In fact, I am reminded of a talk that Susan W. Tanner gave in the October 2005 General Conference when she said “We would keep the outside of our bodily temples looking clean and beautiful to reflect the sacred and holy nature of what is inside, just as the Church does with its temples. We should dress and act in ways that reflect the sacred spirit inside us.”
I also don’t believe that we should spend a lot of time maintaining our appearance throughout the day. As Sister Tanner’s wise mother told her, “You must do everything you can to make your appearance pleasing, but the minute you walk out the door, forget yourself and start concentrating on others.”
Do the simple things to make yourself beautiful. Then “forget yourself and go to work”.
I feel like motherhood is the path through which all of my dreams are fulfilled. Being a wife and mother is the only way that I can manage to become the woman that I have always wanted to be. Without my family, I would turn into a selfish, power-hungry and bitter woman. I know because when neglect my duties for too long, that is exactly what happens to me.
Motherhood is indeed a Partnership with God. How many of us have said “I wouldn’t trade it for anything” or “this is what I was meant to do” or “I wouldn’t want to do anything else”. If that is the case then we need to purposely separate ourselves from the mother’s who think that children are life and joy sucking parasites. We aren’t like them. We shouldn’t look like them.

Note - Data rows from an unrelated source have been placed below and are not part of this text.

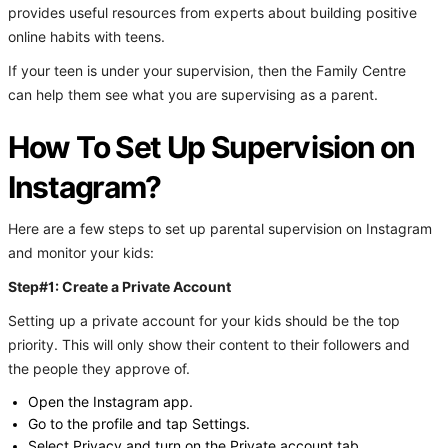
provides useful resources from experts about building positive
online habits with teens.
If your teen is under your supervision, then the Family Centre
can help them see what you are supervising as a parent.
How To Set Up Supervision on
Instagram?
Here are a few steps to set up parental supervision on Instagram
and monitor your kids:
Step#1: Create a Private Account
Setting up a private account for your kids should be the top
priority. This will only show their content to their followers and
the people they approve of.
Open the Instagram app.
Go to the profile and tap Settings.
Select Privacy and turn on the Private account tab.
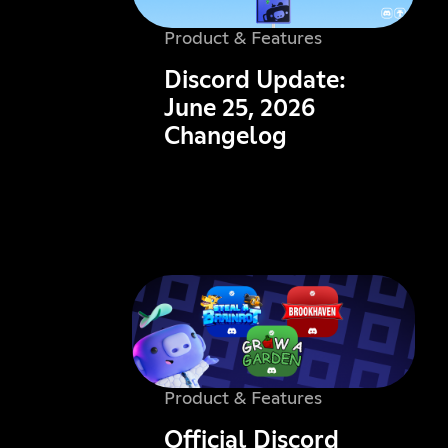
Product & Features
Discord Update:
June 25, 2026
Changelog
Product & Features
Official Discord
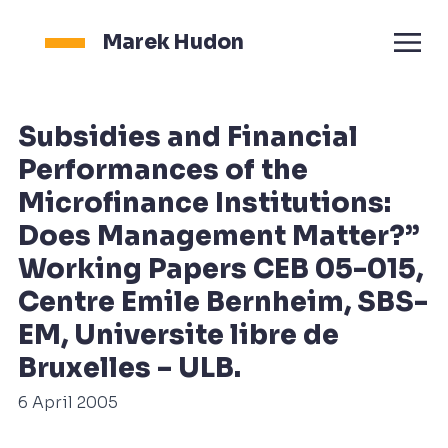
Marek Hudon
Subsidies and Financial
Performances of the
Microfinance Institutions:
Does Management Matter?”
Working Papers CEB 05-015,
Centre Emile Bernheim, SBS-
EM, Universite libre de
Bruxelles – ULB.
6 April 2005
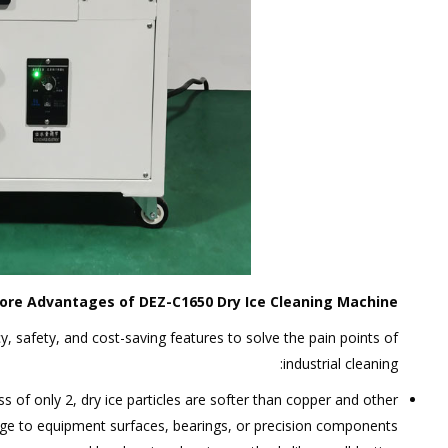
ore Advantages of DEZ-C1650 Dry Ice Cleaning Machine
, safety, and cost-saving features to solve the pain points of
industrial cleaning:
s of only 2, dry ice particles are softer than copper and other
ge to equipment surfaces, bearings, or precision components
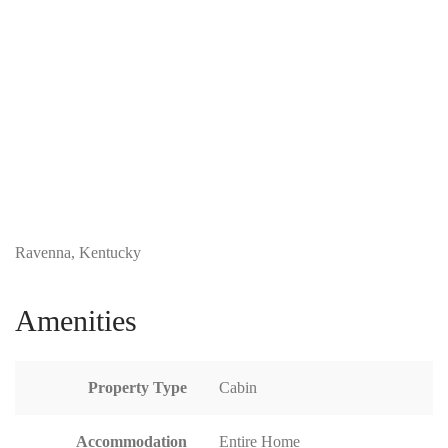
Ravenna, Kentucky
Amenities
Property Type
Cabin
Accommodation
Entire Home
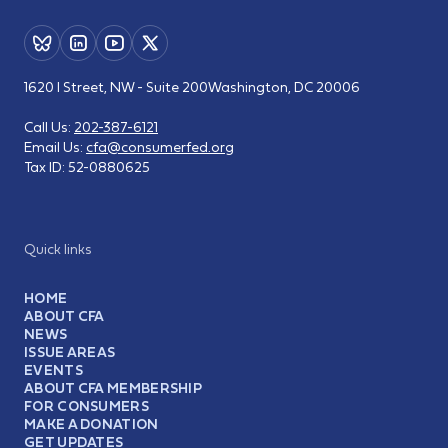
1620 I Street, NW - Suite 200
Washington, DC 20006
Call Us:
202-387-6121
Email Us:
cfa@consumerfed.org
Tax ID:
52-0880625
Quick links
HOME
ABOUT CFA
NEWS
ISSUE AREAS
EVENTS
ABOUT CFA MEMBERSHIP
FOR CONSUMERS
MAKE A DONATION
GET UPDATES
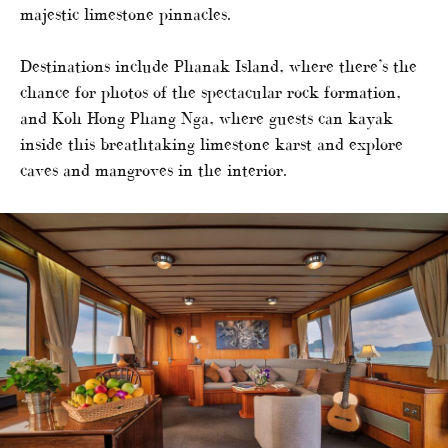
majestic limestone pinnacles.
Destinations include Phanak Island, where there’s the
chance for photos of the spectacular rock formation,
and Koh Hong Phang Nga, where guests can kayak
inside this breathtaking limestone karst and explore
caves and mangroves in the interior.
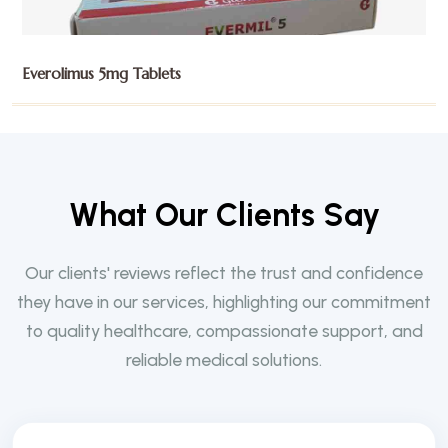
Exemestane 25mg Tablets
W
h
a
t
O
u
r
C
l
i
e
n
t
s
S
a
y
Our clients' reviews reflect the trust and confidence
they have in our services, highlighting our commitment
to quality healthcare, compassionate support, and
reliable medical solutions.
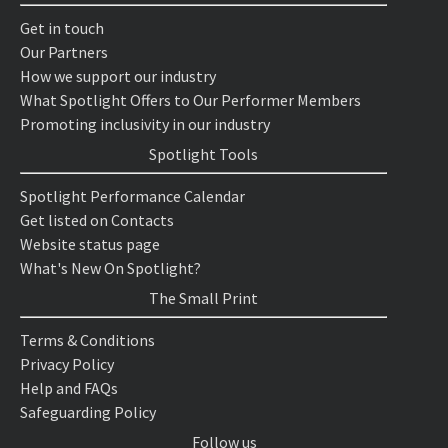
Get in touch
Our Partners
How we support our industry
What Spotlight Offers to Our Performer Members
Promoting inclusivity in our industry
Spotlight Tools
Spotlight Performance Calendar
Get listed on Contacts
Website status page
What's New On Spotlight?
The Small Print
Terms & Conditions
Privacy Policy
Help and FAQs
Safeguarding Policy
Follow us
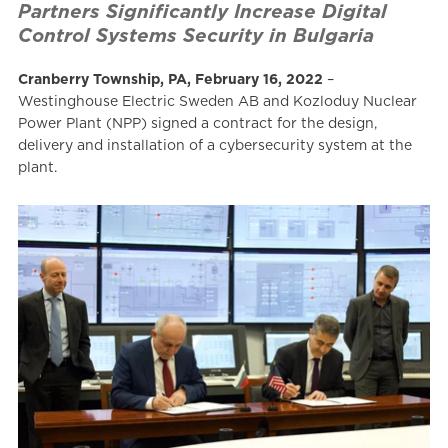
Partners Significantly Increase Digital
Control Systems Security in Bulgaria
Cranberry Township, PA, February 16, 2022
–
Westinghouse Electric Sweden AB and Kozloduy Nuclear
Power Plant (NPP) signed a contract for the design,
delivery and installation of a cybersecurity system at the
plant.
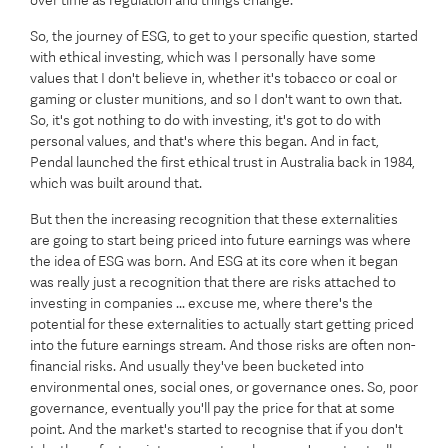
over time as regulation and things change.
So, the journey of ESG, to get to your specific question, started
with ethical investing, which was I personally have some
values that I don't believe in, whether it's tobacco or coal or
gaming or cluster munitions, and so I don't want to own that.
So, it's got nothing to do with investing, it's got to do with
personal values, and that's where this began. And in fact,
Pendal launched the first ethical trust in Australia back in 1984,
which was built around that.
But then the increasing recognition that these externalities
are going to start being priced into future earnings was where
the idea of ESG was born. And ESG at its core when it began
was really just a recognition that there are risks attached to
investing in companies ... excuse me, where there's the
potential for these externalities to actually start getting priced
into the future earnings stream. And those risks are often non-
financial risks. And usually they've been bucketed into
environmental ones, social ones, or governance ones. So, poor
governance, eventually you'll pay the price for that at some
point. And the market's started to recognise that if you don't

Women of God can never be like women of the world. The world has enough women who are tough; we need women who are tender. There are enough women who are coarse; we need women who are kind. There are enough women who are rude; we need women who are refined. We have enough women of fame and fortune; we need more women of faith. we have enough greed; we need more goodness. We have enough vanity; we need more virtue. we have enough popularity; we need more purity. ~Margaret D. Nadald
Vanity is a sin, but treating your body like the temple it is and letting your outward appearance reflect the joy and purpose you feel is not.